How To

This section is meant to provide a set of answers to most common questions on how to run the tabled-based query. If your answer is not present, you can always reach to us via our community slack channel.

Select a nested field

Storing nested data is quite common, therefore being able to select nested fields is a common requirement. Below is a sample of how to select nested fields:

SELECT fieldC.fieldD.fieldE
FROM table
WHERE fieldA.fieldB like '%Lenses%'

Select an array field

Tables can store data containing arrays. Here is the SQL to query for an array item:

SELECT fieldA[1], fieldB.fieldC[2].x
FROM table
WHERE fieldA[1] like '%Lenses%'

When working with arrays is good to check the array bounds. See SIZEOF function in the list of supported functions.

Limit the number of records read

To restrict the number of records read at one time, the LIMIT syntax should be used

SELECT ...
FROM table
LIMIT 1000

Limit the number of records based on data size

Sometimes, restricting the number of records returned based on how much data is returned is feasible. To achieve that the SET max.size construct is required. Here is the code to limit the records to a maximum of 100 megabytes

SET max.size = '100m';
SELECT ...
FROM table
LIMIT 1000

Set a time limit for a query

Searching for a record within a million records could take some time. To restrict the time to run the query, use SET max.query.time:

SET  max.query.time = '1h';
SELECT ...
FROM table
LIMIT 1000

Filter on table partition

A table (synonym with a Kafka topic) can be split into multiple parts called partitions. To read records from a specific partition the following query can be used:

SELECT fieldA
     , ...
FROM table
WHERE _meta.partition = 1
   OR _meta.partition = 8

Filter on text

If your field is of type string, any of the operators below can be used as part of a WHERE condition.

Operation Description
<>

Checks inequality. When you want to filter all records with field <> 'ABC'
= Checks for equality. When you want to filter all records with field == 'ABC'
< Checks for less than. When you want to filter all records with field < 'ABC'
<= Checks for less than or equal. When you want to filter all records with field <= 'ABC'
> Checks for greater than. When you want to filter all records with field > 'ABC'
>= Checks for greater than or equal. When you want to filter all records with field >= 'ABC'
like
Checks for prefix/contains/postfix. When you want to filter all records with the field containing the text:
field like '%ABC%'. To check for prefix field like 'ABC%'. To check for postfix field like '%ABC'.
Comparison is case insensitive!.

Let’s assume you have an audit topic where you store changes made to data in your system and you want to see all the changes made by people whose name contains Alex.

SELECT *
FROM audit
WHERE username LIKE '%Alex%'

Date math

A Kafka record carries with it a timestamp. It can be event time (when it was created) or received time (when it was received by the Kafka brokers to store it). You can use the SQL to filter the records timestamp metadata or use them as one of the fields returned:

-- All records since yesterday
SELECT fieldA
     , ...
FROM table
WHERE _meta.timestamp > YESTERDAY()

-- All records since 2 days ago
SELECT fieldA
     , ...
FROM table
WHERE _meta.timestamp > YESTERDAY()- "2d"

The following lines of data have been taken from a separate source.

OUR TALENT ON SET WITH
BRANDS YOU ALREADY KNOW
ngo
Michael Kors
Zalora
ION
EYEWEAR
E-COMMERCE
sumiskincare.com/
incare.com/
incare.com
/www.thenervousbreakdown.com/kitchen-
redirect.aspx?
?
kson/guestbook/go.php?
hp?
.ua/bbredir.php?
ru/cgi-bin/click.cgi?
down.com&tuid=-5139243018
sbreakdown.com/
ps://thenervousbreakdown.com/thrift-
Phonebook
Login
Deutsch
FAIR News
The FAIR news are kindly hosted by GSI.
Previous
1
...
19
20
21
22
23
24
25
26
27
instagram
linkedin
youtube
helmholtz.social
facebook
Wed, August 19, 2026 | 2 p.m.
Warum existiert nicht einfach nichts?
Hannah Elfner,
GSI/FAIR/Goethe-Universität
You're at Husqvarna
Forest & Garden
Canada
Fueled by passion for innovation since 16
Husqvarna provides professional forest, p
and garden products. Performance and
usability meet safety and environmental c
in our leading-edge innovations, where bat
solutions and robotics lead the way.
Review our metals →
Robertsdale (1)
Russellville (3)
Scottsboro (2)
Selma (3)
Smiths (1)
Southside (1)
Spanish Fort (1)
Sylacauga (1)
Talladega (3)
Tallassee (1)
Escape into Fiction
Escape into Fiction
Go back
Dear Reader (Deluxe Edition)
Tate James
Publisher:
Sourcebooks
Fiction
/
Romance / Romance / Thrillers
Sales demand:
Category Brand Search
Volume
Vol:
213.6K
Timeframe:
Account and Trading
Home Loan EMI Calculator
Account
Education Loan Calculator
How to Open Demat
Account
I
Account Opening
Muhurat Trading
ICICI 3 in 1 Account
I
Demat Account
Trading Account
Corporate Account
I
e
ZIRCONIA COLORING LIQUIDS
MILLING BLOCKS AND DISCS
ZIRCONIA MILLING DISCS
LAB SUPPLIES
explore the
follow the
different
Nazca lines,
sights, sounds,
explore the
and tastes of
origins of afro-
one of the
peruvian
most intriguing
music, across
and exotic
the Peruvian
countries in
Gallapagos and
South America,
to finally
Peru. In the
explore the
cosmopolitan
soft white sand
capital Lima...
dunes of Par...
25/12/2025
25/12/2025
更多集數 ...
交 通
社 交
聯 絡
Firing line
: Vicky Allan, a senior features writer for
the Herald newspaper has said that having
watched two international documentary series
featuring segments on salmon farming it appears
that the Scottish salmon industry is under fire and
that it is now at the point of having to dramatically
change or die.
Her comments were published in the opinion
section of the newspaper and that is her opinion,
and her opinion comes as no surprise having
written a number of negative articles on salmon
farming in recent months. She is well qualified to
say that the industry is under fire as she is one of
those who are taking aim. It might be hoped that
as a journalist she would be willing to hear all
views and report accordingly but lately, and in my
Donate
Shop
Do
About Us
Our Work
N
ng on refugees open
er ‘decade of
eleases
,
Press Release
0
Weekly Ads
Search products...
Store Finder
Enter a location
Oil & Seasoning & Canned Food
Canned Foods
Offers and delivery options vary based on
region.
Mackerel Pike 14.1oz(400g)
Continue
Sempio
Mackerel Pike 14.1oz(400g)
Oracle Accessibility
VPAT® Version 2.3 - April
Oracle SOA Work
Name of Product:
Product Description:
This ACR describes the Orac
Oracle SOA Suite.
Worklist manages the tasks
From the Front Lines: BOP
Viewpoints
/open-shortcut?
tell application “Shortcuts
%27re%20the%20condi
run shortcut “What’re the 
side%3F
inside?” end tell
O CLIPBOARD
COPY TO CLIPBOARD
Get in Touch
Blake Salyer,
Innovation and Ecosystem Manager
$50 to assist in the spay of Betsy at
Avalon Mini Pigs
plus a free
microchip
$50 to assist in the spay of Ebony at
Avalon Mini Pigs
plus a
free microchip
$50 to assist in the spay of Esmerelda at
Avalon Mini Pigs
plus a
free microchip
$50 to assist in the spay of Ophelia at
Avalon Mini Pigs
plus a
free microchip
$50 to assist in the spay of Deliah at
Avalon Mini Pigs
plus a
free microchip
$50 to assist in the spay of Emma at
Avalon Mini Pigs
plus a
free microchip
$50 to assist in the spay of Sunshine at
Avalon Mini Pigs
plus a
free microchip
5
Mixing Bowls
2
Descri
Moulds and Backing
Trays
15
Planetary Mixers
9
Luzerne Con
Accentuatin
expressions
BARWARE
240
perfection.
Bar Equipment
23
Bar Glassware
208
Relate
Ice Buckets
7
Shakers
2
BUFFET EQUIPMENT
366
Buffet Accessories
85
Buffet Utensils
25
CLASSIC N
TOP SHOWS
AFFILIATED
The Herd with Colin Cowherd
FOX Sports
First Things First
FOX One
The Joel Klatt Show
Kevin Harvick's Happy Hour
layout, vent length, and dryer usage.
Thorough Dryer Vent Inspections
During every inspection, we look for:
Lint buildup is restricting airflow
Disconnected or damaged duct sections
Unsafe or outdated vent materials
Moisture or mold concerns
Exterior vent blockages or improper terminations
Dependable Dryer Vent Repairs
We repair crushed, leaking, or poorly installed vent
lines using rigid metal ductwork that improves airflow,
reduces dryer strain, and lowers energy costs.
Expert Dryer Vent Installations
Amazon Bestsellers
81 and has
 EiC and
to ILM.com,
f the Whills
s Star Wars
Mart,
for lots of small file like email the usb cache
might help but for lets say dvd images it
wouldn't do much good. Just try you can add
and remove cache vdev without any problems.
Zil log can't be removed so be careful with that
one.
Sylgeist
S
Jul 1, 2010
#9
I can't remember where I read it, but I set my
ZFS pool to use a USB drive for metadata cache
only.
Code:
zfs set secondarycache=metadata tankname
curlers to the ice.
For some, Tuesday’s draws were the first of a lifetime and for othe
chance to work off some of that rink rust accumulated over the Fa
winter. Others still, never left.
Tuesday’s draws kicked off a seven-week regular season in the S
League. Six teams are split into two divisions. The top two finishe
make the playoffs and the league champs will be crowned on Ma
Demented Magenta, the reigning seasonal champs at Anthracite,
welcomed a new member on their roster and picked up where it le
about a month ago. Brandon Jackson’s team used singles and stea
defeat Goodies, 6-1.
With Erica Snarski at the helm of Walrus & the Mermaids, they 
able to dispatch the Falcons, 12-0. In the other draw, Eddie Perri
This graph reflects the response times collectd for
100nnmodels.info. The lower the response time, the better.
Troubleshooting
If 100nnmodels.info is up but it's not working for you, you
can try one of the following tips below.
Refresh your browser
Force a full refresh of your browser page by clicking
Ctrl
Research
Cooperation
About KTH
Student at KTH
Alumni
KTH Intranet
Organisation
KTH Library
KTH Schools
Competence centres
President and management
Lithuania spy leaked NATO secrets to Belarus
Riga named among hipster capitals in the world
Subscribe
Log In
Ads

-- All records since 1h ago
SELECT fieldA
     , ...
FROM table
WHERE _meta.timestamp > now()- "1h"

-- All records since 15 minutes ago
SELECT fieldA
     , ...
FROM table
WHERE _meta.timestamp > now()- "15m"

-- All records since 10 seconds ago
SELECT fieldA
     , ...
FROM table
WHERE _meta.timestamp > now()- "10s"

-- All records since 1 week ago
SELECT fieldA
     , ...
FROM table
WHERE _meta.timestamp > now()- "1w"

-- All records since 2 months ago
SELECT fieldA
     , ...
FROM table
WHERE _meta.timestamp > now()- "2M"

-- All records since a year ago
SELECT fieldA
     , ...
FROM table
WHERE _meta.timestamp > now()- "1y"

Search for a record on a specific offset

Here is the query to use when the record offset and partition are known:

SELECT fieldA
     , ...
FROM table
WHERE _meta.partition = 2
  AND _meta.offset = 8
LIMIT 1

Filter on true/false

Here is an example of returning only those records when a field is true or false

SELECT fieldA
     , fieldB
     , ...
FROM table
WHERE fieldA = true and fieldB = false

Query for a null value

To filter your records when a field is null you can run the following

-- simple field example
SELECT ...
FROM table
WHERE fieldA IS null

-- nested field example
SELECT ...
FROM table
WHERE fieldA.subfieldB IS null

-- nested field example
SELECT ...
FROM table
WHERE fieldA.subfieldB IS null

SELECT *
FROM visitorTracking
WHERE location.country IS NOT NULL

Query for array size

Sometimes you want to find out how many items are in your array. To do so you can run:

SELECT SIZEOF(arrayFieldA)
FROM table

Filter on numbers

With the SQL code, the user can apply filters for fields of numbers. A number can be integer, short, byte, long, double, float or decimal.

Operation Description
<> Checks for not equal. When you want to filter all records with field <> 2
= Checks for equality. When you want to filter all records with field == 'ABC'
< Checks for less than. When you want to filter all records with field < 123.4
<= Checks for less than or equal. When you want to filter all records with field <= 1000
> Checks for greater than. When you want to filter all record with field > -10
>= Checks for greater than or equal. When you want to filter all records with field >= 122.122315
SELECT *
FROM topic
WHERE location.latitude < -10

Filter on Avro fields with a union of many types

The Avro payload is the standard. Sometimes the payload contains a field which is a UNION of multiple types. At runtime, the fields take the value of one of the types in question.

-- select the type
SELECT TYPEOF(fieldA) as typeofA
     , TYPEOF(fieldA.fieldB) as typeOfB
FROM table

-- filter on the type
SELECT fieldA,
      , ...
FROM table
WHERE TYPEOF(fieldC) = 'io.lenses.domain.LensesIsGreat'

The IF Function

Sometimes it is required to pick a value based on a certain condition being met. The IF functions supports this scenario and here is an example of to use it:

SELECT IF((field1 + field2)/2 > 10 AND field3 IS NULL, field3 *10, field4+field6 * field8)
FROM table